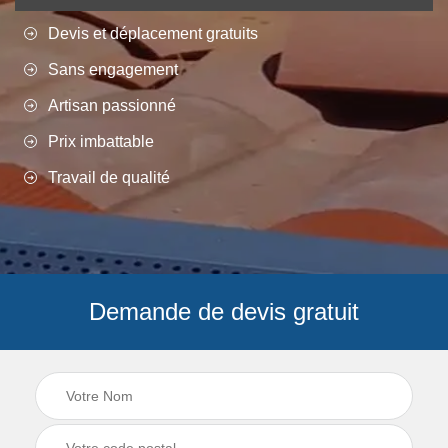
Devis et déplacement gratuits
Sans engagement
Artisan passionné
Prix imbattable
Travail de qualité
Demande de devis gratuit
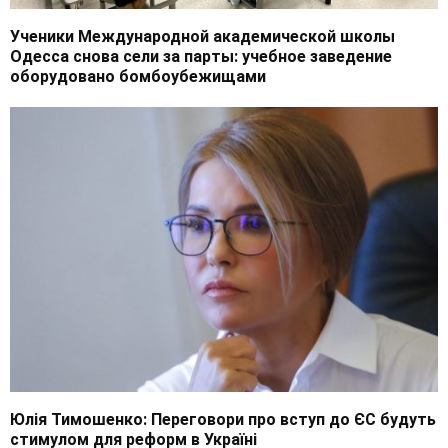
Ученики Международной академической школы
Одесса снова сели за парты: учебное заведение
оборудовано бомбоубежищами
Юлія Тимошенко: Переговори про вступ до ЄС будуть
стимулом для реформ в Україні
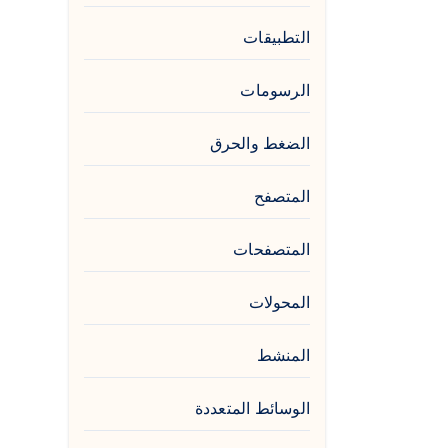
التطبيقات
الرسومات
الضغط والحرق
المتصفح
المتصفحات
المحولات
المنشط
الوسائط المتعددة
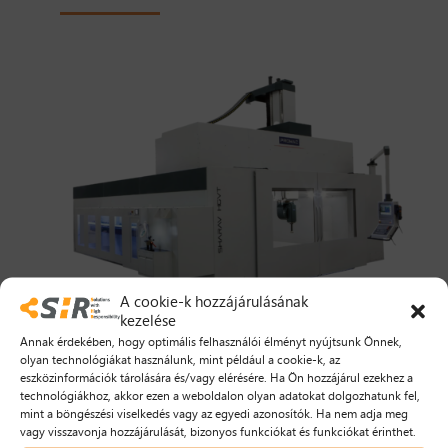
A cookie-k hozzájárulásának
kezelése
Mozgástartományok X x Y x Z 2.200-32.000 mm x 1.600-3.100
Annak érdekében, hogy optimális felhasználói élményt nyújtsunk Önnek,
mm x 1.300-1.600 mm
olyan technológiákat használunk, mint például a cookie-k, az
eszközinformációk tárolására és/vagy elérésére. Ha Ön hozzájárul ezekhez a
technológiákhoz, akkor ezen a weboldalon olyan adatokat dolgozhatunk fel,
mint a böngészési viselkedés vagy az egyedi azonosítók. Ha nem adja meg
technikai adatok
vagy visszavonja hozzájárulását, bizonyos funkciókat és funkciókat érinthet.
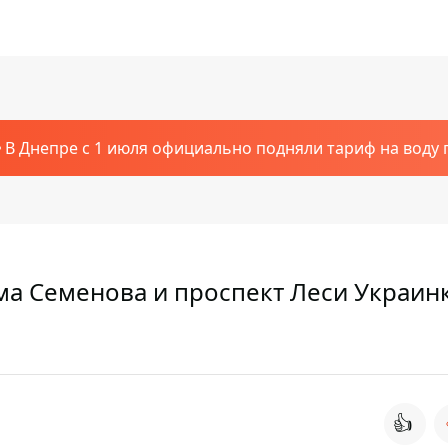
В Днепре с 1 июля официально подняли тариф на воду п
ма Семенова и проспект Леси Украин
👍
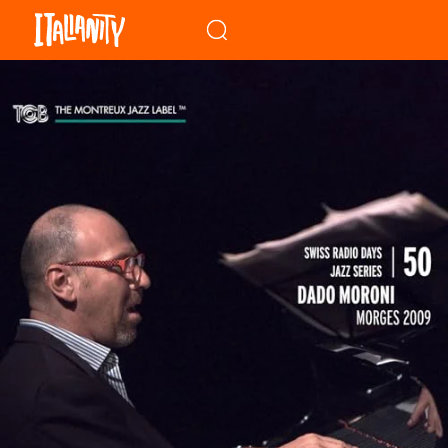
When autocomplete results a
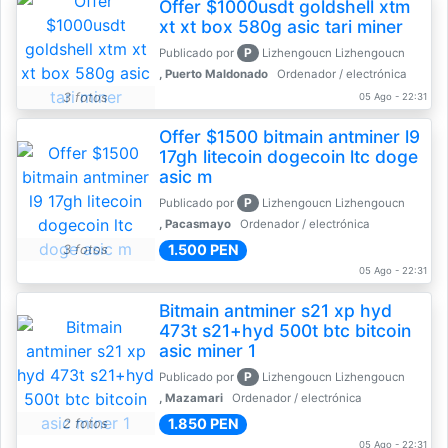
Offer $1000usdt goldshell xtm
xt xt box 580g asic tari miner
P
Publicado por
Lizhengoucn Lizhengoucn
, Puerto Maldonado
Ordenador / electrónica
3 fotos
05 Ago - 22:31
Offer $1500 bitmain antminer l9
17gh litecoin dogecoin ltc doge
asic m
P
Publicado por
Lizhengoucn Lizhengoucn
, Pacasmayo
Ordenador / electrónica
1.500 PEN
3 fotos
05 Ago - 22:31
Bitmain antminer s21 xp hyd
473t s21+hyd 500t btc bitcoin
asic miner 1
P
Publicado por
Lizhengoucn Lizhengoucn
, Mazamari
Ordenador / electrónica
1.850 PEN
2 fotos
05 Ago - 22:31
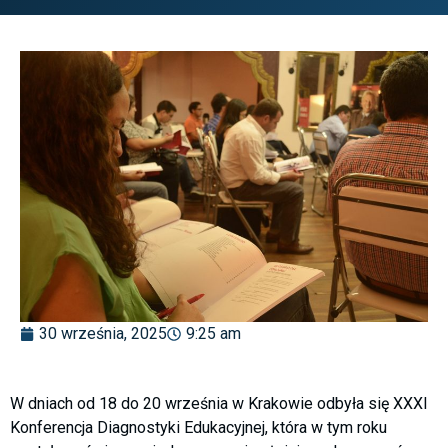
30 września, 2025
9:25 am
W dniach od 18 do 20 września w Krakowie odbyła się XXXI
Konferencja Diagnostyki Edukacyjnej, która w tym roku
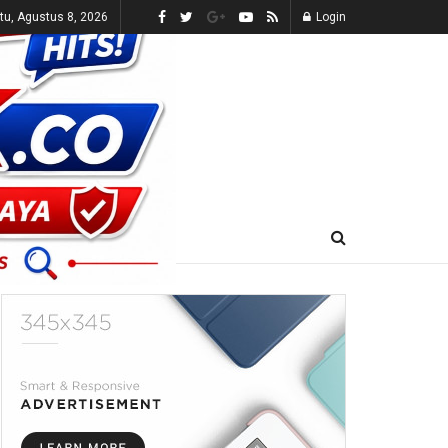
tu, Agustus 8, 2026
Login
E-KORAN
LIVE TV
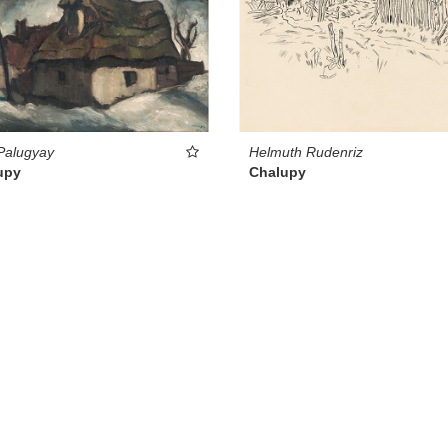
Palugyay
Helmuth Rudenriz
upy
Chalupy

···

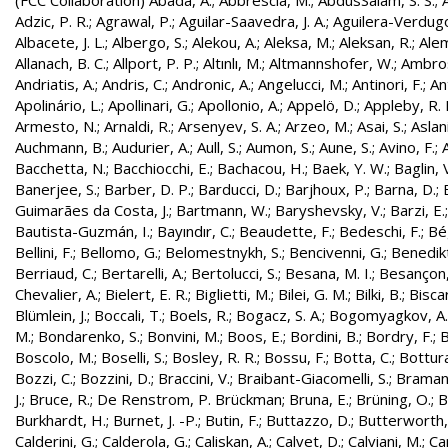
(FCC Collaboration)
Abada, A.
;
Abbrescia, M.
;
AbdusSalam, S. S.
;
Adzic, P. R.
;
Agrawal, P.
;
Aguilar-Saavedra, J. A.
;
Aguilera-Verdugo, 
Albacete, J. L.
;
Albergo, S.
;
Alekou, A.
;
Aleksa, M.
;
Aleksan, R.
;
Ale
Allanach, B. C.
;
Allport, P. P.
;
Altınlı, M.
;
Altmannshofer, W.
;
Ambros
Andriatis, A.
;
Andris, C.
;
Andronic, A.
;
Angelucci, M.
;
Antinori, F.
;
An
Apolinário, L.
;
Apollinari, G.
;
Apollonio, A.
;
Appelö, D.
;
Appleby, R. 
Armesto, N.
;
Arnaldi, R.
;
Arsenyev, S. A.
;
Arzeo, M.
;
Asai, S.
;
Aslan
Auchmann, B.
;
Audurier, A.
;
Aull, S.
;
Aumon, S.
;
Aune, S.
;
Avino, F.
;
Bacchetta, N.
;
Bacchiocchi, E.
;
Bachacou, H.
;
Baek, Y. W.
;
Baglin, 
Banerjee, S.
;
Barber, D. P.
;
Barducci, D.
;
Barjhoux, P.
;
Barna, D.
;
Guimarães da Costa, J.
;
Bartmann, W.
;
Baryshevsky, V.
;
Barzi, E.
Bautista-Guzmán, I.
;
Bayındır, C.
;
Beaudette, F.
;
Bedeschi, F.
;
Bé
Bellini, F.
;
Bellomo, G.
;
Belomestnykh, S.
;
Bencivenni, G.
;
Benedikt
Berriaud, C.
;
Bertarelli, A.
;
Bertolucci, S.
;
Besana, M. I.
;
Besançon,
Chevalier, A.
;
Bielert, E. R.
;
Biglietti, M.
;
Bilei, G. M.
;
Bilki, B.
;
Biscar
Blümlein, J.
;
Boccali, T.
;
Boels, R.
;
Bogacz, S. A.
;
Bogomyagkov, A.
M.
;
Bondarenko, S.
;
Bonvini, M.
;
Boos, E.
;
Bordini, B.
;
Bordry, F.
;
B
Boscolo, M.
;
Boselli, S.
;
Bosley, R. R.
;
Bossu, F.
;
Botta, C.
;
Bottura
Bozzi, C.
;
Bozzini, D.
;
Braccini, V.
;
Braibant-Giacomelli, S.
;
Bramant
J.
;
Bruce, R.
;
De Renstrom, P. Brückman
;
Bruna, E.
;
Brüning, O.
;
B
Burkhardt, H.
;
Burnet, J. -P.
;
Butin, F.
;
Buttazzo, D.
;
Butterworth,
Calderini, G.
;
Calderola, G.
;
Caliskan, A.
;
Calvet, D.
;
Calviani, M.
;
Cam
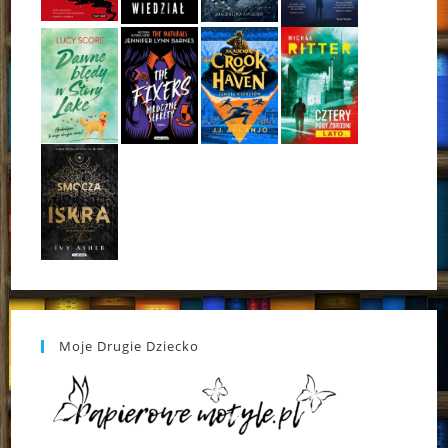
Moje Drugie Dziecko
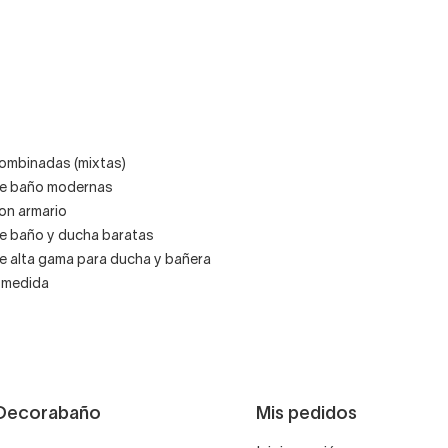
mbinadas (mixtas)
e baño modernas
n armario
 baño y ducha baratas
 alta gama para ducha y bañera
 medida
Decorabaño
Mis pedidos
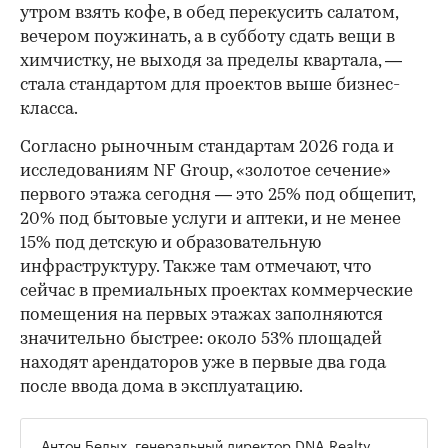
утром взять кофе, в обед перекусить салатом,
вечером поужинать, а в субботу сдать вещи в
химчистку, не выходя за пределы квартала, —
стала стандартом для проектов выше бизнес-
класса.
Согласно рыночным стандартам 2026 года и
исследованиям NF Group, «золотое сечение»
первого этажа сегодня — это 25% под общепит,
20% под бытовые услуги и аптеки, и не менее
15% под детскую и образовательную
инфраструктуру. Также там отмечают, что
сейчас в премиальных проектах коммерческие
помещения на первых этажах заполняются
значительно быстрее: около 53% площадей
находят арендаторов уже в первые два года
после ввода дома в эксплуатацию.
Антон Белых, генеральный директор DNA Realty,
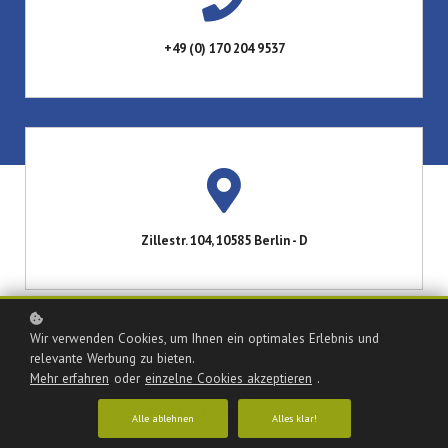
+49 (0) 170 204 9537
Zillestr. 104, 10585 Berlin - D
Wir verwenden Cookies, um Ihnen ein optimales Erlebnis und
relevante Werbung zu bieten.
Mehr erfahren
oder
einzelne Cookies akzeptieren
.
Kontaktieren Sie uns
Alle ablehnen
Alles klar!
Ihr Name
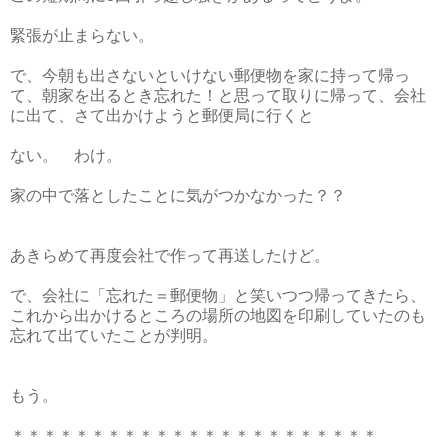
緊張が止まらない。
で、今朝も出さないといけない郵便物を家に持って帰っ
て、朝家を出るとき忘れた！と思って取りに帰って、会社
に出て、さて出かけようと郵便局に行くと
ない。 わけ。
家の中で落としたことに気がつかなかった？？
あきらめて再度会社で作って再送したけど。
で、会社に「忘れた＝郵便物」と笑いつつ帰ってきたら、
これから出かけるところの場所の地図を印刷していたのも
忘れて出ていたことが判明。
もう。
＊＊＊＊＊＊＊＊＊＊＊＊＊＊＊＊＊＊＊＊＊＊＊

···

The task: In the entries above, which lines run from the one with "Bellini, F." up to and including the one with "mbinadas (mixtas)"? Write them out exactly, without the pictures.

Written answer:
Bellini, F.
;
Bellomo, G.
;
Belomestnykh, S.
;
Bencivenni, G.
;
Benedikt
Berriaud, C.
;
Bertarelli, A.
;
Bertolucci, S.
;
Besana, M. I.
;
Besançon,
Chevalier, A.
;
Bielert, E. R.
;
Biglietti, M.
;
Bilei, G. M.
;
Bilki, B.
;
Biscar
Blümlein, J.
;
Boccali, T.
;
Boels, R.
;
Bogacz, S. A.
;
Bogomyagkov, A.
M.
;
Bondarenko, S.
;
Bonvini, M.
;
Boos, E.
;
Bordini, B.
;
Bordry, F.
;
B
Boscolo, M.
;
Boselli, S.
;
Bosley, R. R.
;
Bossu, F.
;
Botta, C.
;
Bottura
Bozzi, C.
;
Bozzini, D.
;
Braccini, V.
;
Braibant-Giacomelli, S.
;
Bramant
J.
;
Bruce, R.
;
De Renstrom, P. Brückman
;
Bruna, E.
;
Brüning, O.
;
B
Burkhardt, H.
;
Burnet, J. -P.
;
Butin, F.
;
Buttazzo, D.
;
Butterworth,
Calderini, G.
;
Calderola, G.
;
Caliskan, A.
;
Calvet, D.
;
Calviani, M.
;
Cam
Moje Drugie Dziecko
mbinadas (mixtas)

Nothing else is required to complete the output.